HomeInterviewsGroove is in the Heart: An Interview with Rachel Ana Dobken

Groove is in the Heart: An Interview with Rachel Ana Dobken

For those of us living in it right now — we might not realize how much of a wild music scene Asbury Park is right now. It’s a scene where original music is not just on display — it’s celebrated. It’s a scene where national touring artists don’t just stop because that’s where they’re booked — they come here to jam, and to create, and to get inspired. It’s a scene where the people in it work together, gig as often as possible, and support each other’s artistic visions.

If we had to crystallize this scene in one artist — one could easily make the argument that Rachel Ana Dobken embodies the current nature of the Asbury Park music scene.

The Fair Haven native who cut her teeth musically at both Bard College in New York, and the hip Brooklyn scene before returning home about two years ago. Walking into the scene she was a woman with songs in her head, and drumsticks in her back pocket. In that time she went from just another face in the scene, to someone (as we mentioned) embodies what this scene has become. She’s recorded a fabulous solo record — collaborating with an immense pool of talent from the Asbury scene.

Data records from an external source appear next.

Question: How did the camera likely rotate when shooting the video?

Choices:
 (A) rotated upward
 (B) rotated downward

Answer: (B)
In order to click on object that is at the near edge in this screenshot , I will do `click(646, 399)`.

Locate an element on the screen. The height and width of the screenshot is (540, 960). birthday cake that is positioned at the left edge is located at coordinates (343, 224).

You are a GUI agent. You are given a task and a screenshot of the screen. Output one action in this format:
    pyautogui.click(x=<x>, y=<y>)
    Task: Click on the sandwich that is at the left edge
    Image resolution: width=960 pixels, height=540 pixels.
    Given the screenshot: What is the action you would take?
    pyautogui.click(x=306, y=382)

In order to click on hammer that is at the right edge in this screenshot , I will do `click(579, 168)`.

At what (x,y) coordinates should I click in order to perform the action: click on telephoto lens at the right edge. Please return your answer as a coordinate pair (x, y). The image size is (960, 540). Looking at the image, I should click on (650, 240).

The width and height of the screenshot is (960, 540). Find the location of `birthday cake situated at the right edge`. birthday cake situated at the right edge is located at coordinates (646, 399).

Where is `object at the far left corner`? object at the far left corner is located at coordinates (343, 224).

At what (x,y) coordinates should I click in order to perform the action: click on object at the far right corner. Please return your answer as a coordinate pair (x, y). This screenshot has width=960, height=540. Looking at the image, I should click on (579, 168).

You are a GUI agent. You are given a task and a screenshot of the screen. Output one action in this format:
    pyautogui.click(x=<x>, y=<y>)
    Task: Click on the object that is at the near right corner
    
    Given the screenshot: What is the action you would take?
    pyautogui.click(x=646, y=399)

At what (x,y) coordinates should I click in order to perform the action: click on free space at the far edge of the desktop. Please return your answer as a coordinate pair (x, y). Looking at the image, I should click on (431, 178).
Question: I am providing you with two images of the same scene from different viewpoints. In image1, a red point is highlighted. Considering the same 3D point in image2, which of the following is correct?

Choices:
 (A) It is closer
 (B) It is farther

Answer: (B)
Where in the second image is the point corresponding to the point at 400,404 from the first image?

As a team of Danny Clinch’s Transparent Gallery she’s the famed rock photographer’s right hand when it comes to music. She books bands, promotes them, and will often find herself behind a drum kit, or in front of the mic. And sometimes that puts her in the groove with people like Brian Fallon, or jamming at the Sea.Hear.Now Festival with a mind-blowing array of local and national artists.

Simply put, Rachel Ana Dobken is an artist born of this scene, and is now becoming one of the driving forces of it.

We sat down with Rachel to talk about her new record When It Happens to You, meeting and working with Danny Clinch, and more as she gets set to perform at our third annual Locals Christmas Party on Saturday December 8 at The Grand Arcade of Convention Hall.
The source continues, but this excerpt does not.